In sum, a health care provider, when acting in its business capacity rather than in its professional capacity, is subject to claims under the Act. As noted in Goldfarb, the exchange of professional services for money is ‘commerce’ in the most common usage of that word. 421 U.S. at 787–88. Franks and Edwards do not allege that the Hospitals failed to provide proper medical care. Instead, Franks’ and Edwards’ consumer claims are based on the Hospitals’ efforts in their business capacities to collect payment for the distribution and sale of medical goods and services. The parties do not dispute that the filing of a hospital lien is a collection activity, but only whether the filing is covered by the Act. See West, 459 S.W.3d at 37–38.

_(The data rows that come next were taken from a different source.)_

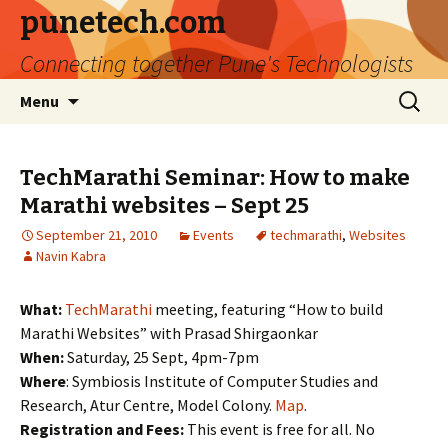
punetech.com
Connecting together Pune's Technologists
Skip
Search
Menu
to
for:
content
TechMarathi Seminar: How to make
Marathi websites – Sept 25
September 21, 2010
Events
techmarathi
,
Websites
Navin Kabra
What:
TechMarathi
meeting, featuring “How to build
Marathi Websites” with Prasad Shirgaonkar
When:
Saturday, 25 Sept, 4pm-7pm
Where
: Symbiosis Institute of Computer Studies and
Research, Atur Centre, Model Colony.
Map
.
Registration and Fees:
This event is free for all. No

The trial court did not decide, and therefore we do not address, whether the section
III.
We are required to take all of the factual allegations in the amended complaint as true and construe the amended complaint liberally in favor of Franks and Edwards. After doing so, we find that Franks and Edwards have stated a cause of action under the Act by alleging that they were injured by unfair or deceptive acts of the Hospitals that affect the conduct of trade or commerce. We reverse the judgments of the trial court and the Court of Appeals, and we remand this case to the trial court for further proceedings. We tax the costs of this appeal to Professional Account Services, Inc., Dyersburg Hospital Corporation, and Martin Hospital Corporation, individually and d/b/a Tennova Healthcare, for which execution may issue if necessary.